• **INPUT MATERIAL**
══════

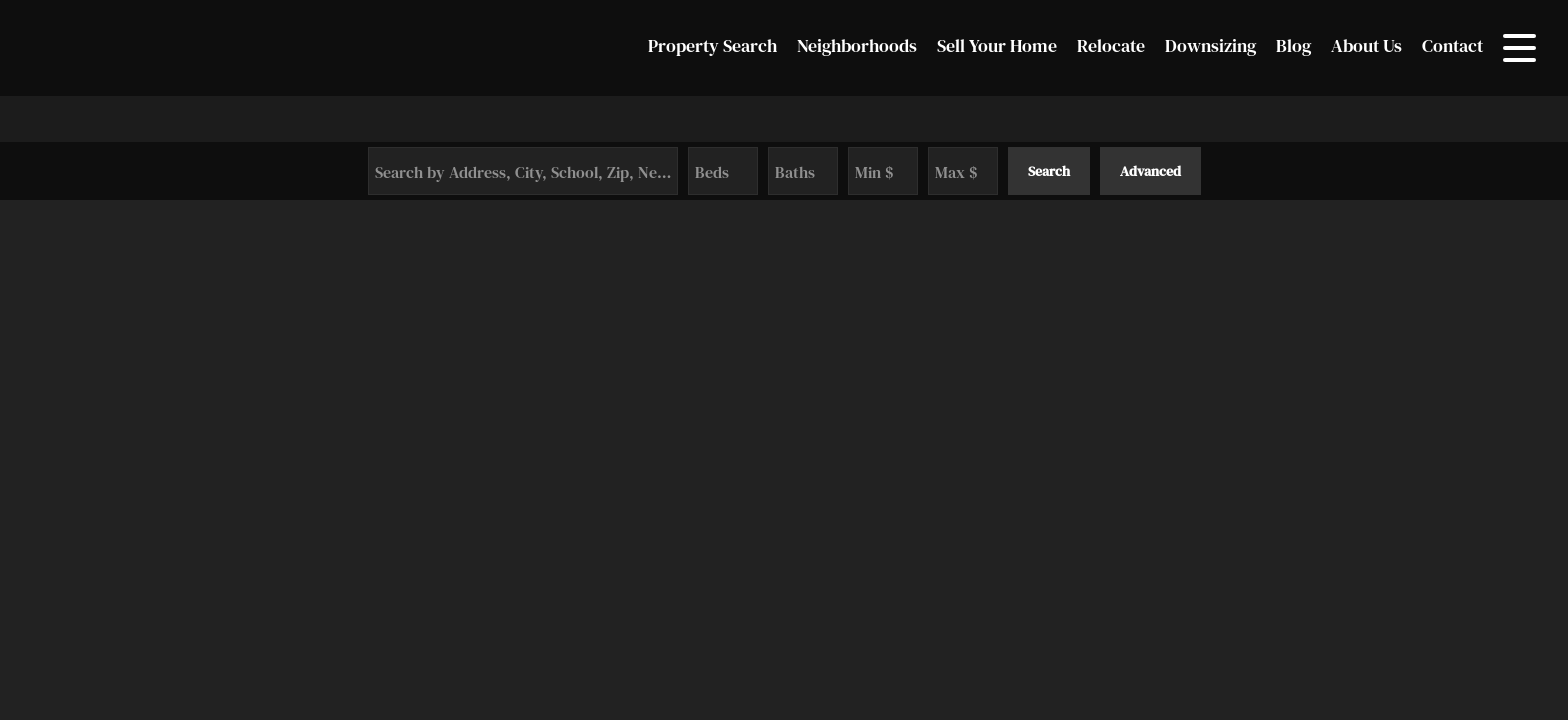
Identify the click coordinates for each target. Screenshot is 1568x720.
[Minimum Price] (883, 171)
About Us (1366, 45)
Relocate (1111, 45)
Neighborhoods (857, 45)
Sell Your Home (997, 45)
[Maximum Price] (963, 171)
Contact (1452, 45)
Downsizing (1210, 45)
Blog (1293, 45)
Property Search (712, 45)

══════

Could you set down every entry above exactly as it stands, with no images?

• **FINISHED TASK**
Identify the click coordinates for each target. Screenshot is 1568x720.
[Minimum Price] (883, 171)
About Us (1366, 45)
Relocate (1111, 45)
Neighborhoods (857, 45)
Sell Your Home (997, 45)
[Maximum Price] (963, 171)
Contact (1452, 45)
Downsizing (1210, 45)
Blog (1293, 45)
Property Search (712, 45)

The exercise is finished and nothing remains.